→ Exercise brief: Every line of the data that contains the string "Templates" must be copied.

→ Data listing:
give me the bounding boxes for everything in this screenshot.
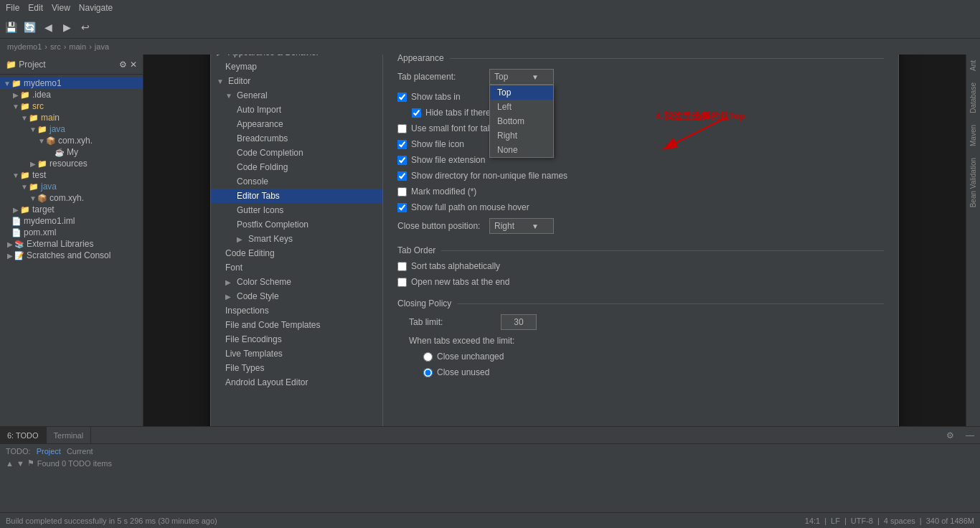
- tree-item-test-java[interactable]: ▼ 📁 java: [0, 181, 143, 192]
- todo-current-tab[interactable]: Current: [67, 447, 93, 456]
- toolbar-btn-back[interactable]: ◀: [40, 19, 56, 35]
- tab-limit-input[interactable]: [501, 314, 537, 330]
- bottom-minimize-icon[interactable]: —: [960, 430, 980, 440]
- nav-item-appearance[interactable]: Appearance: [211, 117, 382, 131]
- todo-project-tab[interactable]: Project: [37, 447, 61, 456]
- sort-tabs-label[interactable]: Sort tabs alphabetically: [397, 261, 500, 271]
- close-button-select[interactable]: Right ▼: [489, 218, 554, 234]
- close-unchanged-label[interactable]: Close unchanged: [423, 352, 504, 362]
- show-directory-label[interactable]: Show directory for non-unique file names: [397, 171, 567, 181]
- tab-placement-btn[interactable]: Top ▼: [489, 69, 554, 85]
- tree-item-iml[interactable]: 📄 mydemo1.iml: [0, 215, 143, 227]
- open-new-tabs-label[interactable]: Open new tabs at the end: [397, 277, 509, 287]
- open-new-tabs-checkbox[interactable]: [397, 278, 407, 287]
- bc-main[interactable]: main: [69, 42, 86, 51]
- toolbar-btn-forward[interactable]: ▶: [59, 19, 75, 35]
- bottom-settings-icon[interactable]: ⚙: [941, 430, 960, 440]
- menu-item-file[interactable]: File: [6, 3, 19, 13]
- show-file-icon-checkbox[interactable]: [397, 140, 407, 149]
- todo-down-btn[interactable]: ▼: [17, 459, 24, 468]
- right-tab-database[interactable]: Database: [968, 77, 979, 119]
- show-tabs-label[interactable]: Show tabs in: [397, 92, 461, 102]
- nav-item-editor[interactable]: ▼ Editor: [211, 74, 382, 88]
- close-unchanged-radio[interactable]: [423, 352, 433, 362]
- right-tab-maven[interactable]: Maven: [968, 119, 979, 152]
- show-file-icon-label[interactable]: Show file icon: [397, 139, 464, 149]
- nav-item-smart-keys[interactable]: ▶ Smart Keys: [211, 232, 382, 246]
- nav-item-postfix-completion[interactable]: Postfix Completion: [211, 217, 382, 232]
- menu-item-edit[interactable]: Edit: [28, 3, 43, 13]
- close-unused-radio[interactable]: [423, 368, 433, 377]
- menu-item-navigate[interactable]: Navigate: [79, 3, 113, 13]
- mark-modified-checkbox[interactable]: [397, 187, 407, 197]
- tree-item-test-com[interactable]: ▼ 📦 com.xyh.: [0, 192, 143, 204]
- hide-tabs-checkbox[interactable]: [412, 108, 421, 118]
- right-tab-bean-validation[interactable]: Bean Validation: [968, 152, 979, 213]
- nav-item-gutter-icons[interactable]: Gutter Icons: [211, 203, 382, 217]
- tab-placement-dropdown[interactable]: Top Left Bottom Right None: [489, 85, 554, 158]
- menu-item-view[interactable]: View: [52, 3, 70, 13]
- nav-item-inspections[interactable]: Inspections: [211, 303, 382, 318]
- bottom-tab-todo[interactable]: 6: TODO: [0, 427, 47, 444]
- nav-item-code-folding[interactable]: Code Folding: [211, 160, 382, 174]
- nav-item-font[interactable]: Font: [211, 260, 382, 275]
- show-full-path-label[interactable]: Show full path on mouse hover: [397, 202, 529, 212]
- project-gear-icon[interactable]: ✕: [130, 60, 137, 70]
- nav-item-editor-tabs[interactable]: Editor Tabs: [211, 189, 382, 203]
- nav-item-file-code-templates[interactable]: File and Code Templates: [211, 318, 382, 332]
- nav-item-android-layout[interactable]: Android Layout Editor: [211, 375, 382, 390]
- bc-src[interactable]: src: [50, 42, 61, 51]
- nav-item-keymap[interactable]: Keymap: [211, 60, 382, 74]
- toolbar-btn-save[interactable]: 💾: [3, 19, 19, 35]
- tree-item-java[interactable]: ▼ 📁 java: [0, 123, 143, 135]
- tree-item-pom[interactable]: 📄 pom.xml: [0, 227, 143, 238]
- tree-item-main[interactable]: ▼ 📁 main: [0, 112, 143, 123]
- nav-item-color-scheme[interactable]: ▶ Color Scheme: [211, 275, 382, 289]
- mark-modified-label[interactable]: Mark modified (*): [397, 187, 476, 197]
- bottom-tab-terminal[interactable]: Terminal: [47, 427, 92, 444]
- tree-item-src[interactable]: ▼ 📁 src: [0, 100, 143, 112]
- show-file-extension-checkbox[interactable]: [397, 156, 407, 165]
- bc-java[interactable]: java: [95, 42, 109, 51]
- toolbar-btn-undo[interactable]: ↩: [77, 19, 93, 35]
- use-small-font-label[interactable]: Use small font for tabs: [397, 123, 496, 133]
- close-unused-label[interactable]: Close unused: [423, 367, 489, 377]
- tree-item-ext-libs[interactable]: ▶ 📚 External Libraries: [0, 238, 143, 250]
- project-settings-icon[interactable]: ⚙: [119, 60, 127, 70]
- dropdown-item-left[interactable]: Left: [490, 100, 553, 114]
- nav-item-breadcrumbs[interactable]: Breadcrumbs: [211, 131, 382, 146]
- show-directory-checkbox[interactable]: [397, 171, 407, 181]
- nav-item-appearance-behavior[interactable]: ▶ Appearance & Behavior: [211, 55, 382, 60]
- right-tab-ant[interactable]: Ant: [968, 55, 979, 77]
- dropdown-item-top[interactable]: Top: [490, 85, 553, 100]
- tree-item-scratches[interactable]: ▶ 📝 Scratches and Consol: [0, 250, 143, 261]
- use-small-font-checkbox[interactable]: [397, 124, 407, 133]
- tree-item-target[interactable]: ▶ 📁 target: [0, 204, 143, 215]
- tree-item-resources[interactable]: ▶ 📁 resources: [0, 158, 143, 169]
- nav-item-file-types[interactable]: File Types: [211, 361, 382, 375]
- nav-item-file-encodings[interactable]: File Encodings: [211, 332, 382, 346]
- show-tabs-checkbox[interactable]: [397, 93, 407, 102]
- tree-item-idea[interactable]: ▶ 📁 .idea: [0, 89, 143, 100]
- tree-item-com-xyh[interactable]: ▼ 📦 com.xyh.: [0, 135, 143, 146]
- sort-tabs-checkbox[interactable]: [397, 262, 407, 271]
- nav-item-code-style[interactable]: ▶ Code Style: [211, 289, 382, 303]
- tree-item-my[interactable]: ☕ My: [0, 146, 143, 158]
- dropdown-item-right[interactable]: Right: [490, 128, 553, 143]
- tree-item-mydemo1[interactable]: ▼ 📁 mydemo1: [0, 77, 143, 89]
- todo-up-btn[interactable]: ▲: [6, 459, 14, 468]
- close-button-btn[interactable]: Right ▼: [489, 218, 554, 234]
- nav-item-general[interactable]: ▼ General: [211, 88, 382, 103]
- dropdown-item-none[interactable]: None: [490, 143, 553, 157]
- bc-project[interactable]: mydemo1: [7, 42, 42, 51]
- dropdown-item-bottom[interactable]: Bottom: [490, 114, 553, 128]
- nav-item-live-templates[interactable]: Live Templates: [211, 346, 382, 361]
- nav-item-auto-import[interactable]: Auto Import: [211, 103, 382, 117]
- nav-item-code-completion[interactable]: Code Completion: [211, 146, 382, 160]
- show-file-extension-label[interactable]: Show file extension: [397, 155, 485, 165]
- tree-item-test[interactable]: ▼ 📁 test: [0, 169, 143, 181]
- nav-item-code-editing[interactable]: Code Editing: [211, 246, 382, 260]
- toolbar-btn-sync[interactable]: 🔄: [22, 19, 37, 35]
- todo-filter-btn[interactable]: ⚑: [27, 458, 34, 468]
- tab-placement-select[interactable]: Top ▼ Top Left Bottom Right: [489, 69, 554, 85]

→ Response area:
- nav-item-file-code-templates[interactable]: File and Code Templates: [211, 318, 382, 332]
- nav-item-live-templates[interactable]: Live Templates: [211, 346, 382, 361]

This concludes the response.